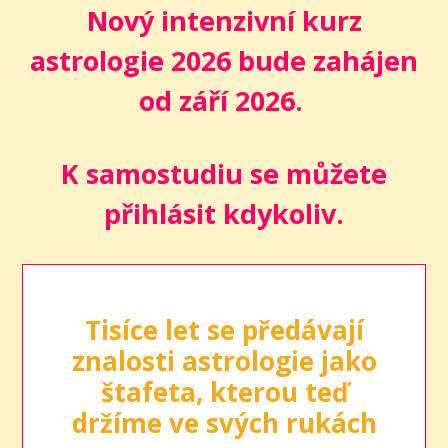
Nový intenzivní kurz
astrologie 2026 bude zahájen
od září 2026.
K samostudiu se můžete
přihlásit kdykoliv.
Tisíce let se předávají
znalosti astrologie jako
štafeta, kterou teď
držíme ve svých rukách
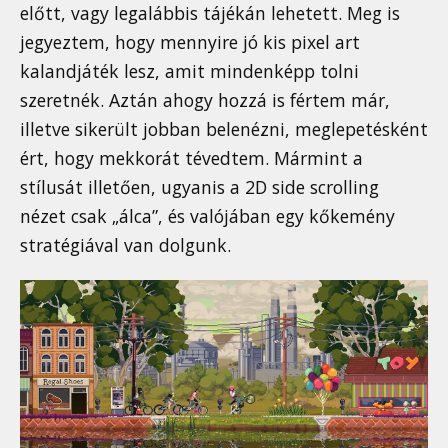
előtt, vagy legalábbis tájékán lehetett. Meg is
jegyeztem, hogy mennyire jó kis pixel art
kalandjáték lesz, amit mindenképp tolni
szeretnék. Aztán ahogy hozzá is fértem már,
illetve sikerült jobban belenézni, meglepetésként
ért, hogy mekkorát tévedtem. Mármint a
stílusát illetően, ugyanis a 2D side scrolling
nézet csak „álca”, és valójában egy kőkemény
stratégiával van dolgunk.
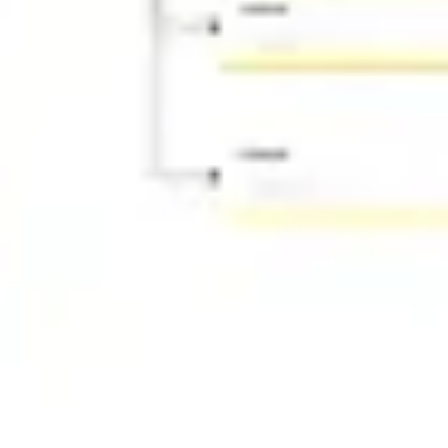
아이디어 도출 및 브레인스토밍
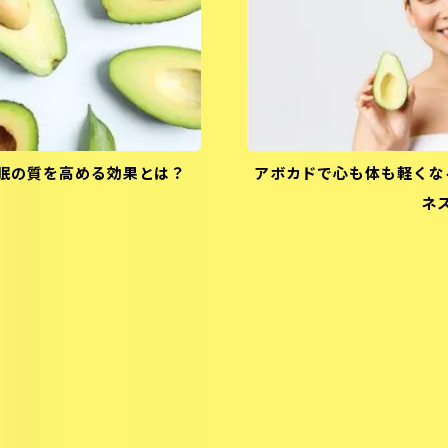
眠の質を高める効果とは？
アボカドで心も体も軽くな
ネ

Activity
Look through the data above. Find each line with the string "astrologie" and copy it.

Exercise response
astrologie 2026 bude zahájen
znalosti astrologie jako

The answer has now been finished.